8. Summer light management for SAD. Randomize T-allele SAD patients to summer light management versus control. Prediction: managed group shows reduced winter severity despite no winter-specific intervention.
9. Treatment interaction by genotype. Compare standard care (stress reduction) versus activation-focused care (high-intensity activity, social density). Prediction: T-allele carriers respond better to activation, CC carriers respond better to standard care.
10. Lithium orotate and baseline cortisol. Recruit individuals with documented low morning cortisol, stratified by FKBP5 genotype. Administer lithium orotate for 8 weeks. Prediction: lithium-treated individuals show increases in cortisol awakening response through increased photic sensitivity, with the effect larger in T-allele carriers.
11. Baseline GSK3β activity by genotype and childhood adversity. Measure GSK3β phosphorylation at Ser9 (the inhibitory site) in peripheral blood mononuclear cells from T/T versus CC carriers, stratified by childhood adversity history, in the absence of active stress. This resolves the open question of whether the climate-layer FKBP51 direct inhibition of GSK3β (Gassen et al., 2015) compensates for the reduced GR→Akt→GSK3β arm, or whether net GSK3β activity is elevated at baseline in T/T carriers with childhood adversity. Prediction: T/T carriers with childhood adversity show modestly reduced Ser9 phosphorylation (more active GSK3β) relative to CC carriers, but less dramatically than T/T carriers measured during active burnout recovery.
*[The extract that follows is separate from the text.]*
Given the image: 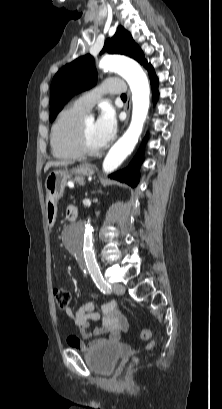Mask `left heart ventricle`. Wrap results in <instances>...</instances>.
<instances>
[{"mask_svg":"<svg viewBox=\"0 0 222 409\" xmlns=\"http://www.w3.org/2000/svg\"><path fill=\"white\" fill-rule=\"evenodd\" d=\"M86 143L91 149H99L100 144L97 138L95 121L93 119L84 120Z\"/></svg>","mask_w":222,"mask_h":409,"instance_id":"1","label":"left heart ventricle"}]
</instances>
12. Environmental activation versus lithium for climate-layer mismatch. The strongest version of the environment-matching argument predicts that lithium addresses GSK3β-mediated synaptic degradation but does not substitute for the breadth of GR signaling — leaving LC modulation, PNMT-driven epinephrine production, and PFC dopamine release unaddressed. Recruit T/T carriers with documented childhood adversity (Klengel-positive by intron 7 methylation or clinical proxy), stratified at baseline by environmental intensity (validated actigraphy plus self-reported weekly activation exposure). Within each stratum, randomize to lithium orotate versus placebo for 12 weeks. Primary endpoints span four GR-output domains: (a) LC modulation measured via prepulse inhibition, pupillometric response during cognitive load, and low-frequency heart rate variability; (b) PFC dopamine-dependent function measured via n-back performance, task-switching, and spatial working memory; (c) epinephrine-dependent exercise capacity measured via plasma epinephrine response to a standardized exercise challenge and time-to-exhaustion; (d) GSK3β-dependent function measured via motor learning tasks and standardized measures of synaptic plasticity, serving as a positive control for lithium's known mechanism. Predictions: lithium improves domain (d) in both environmental strata but produces minimal improvement in (a), (b), or (c) within the mismatched stratum; the matched stratum shows superior function across (a), (b), and (c) regardless of lithium assignment; the matched-plus-lithium arm shows the best composite profile because matched activation engages GR signaling across domains while lithium suppresses any residual GSK3β overactivity. A null result — lithium improves (a), (b), and (c) in the mismatched stratum — would falsify the claim that these domains require cortisol-driven GR signaling and would significantly strengthen the case for lithium as a standalone intervention.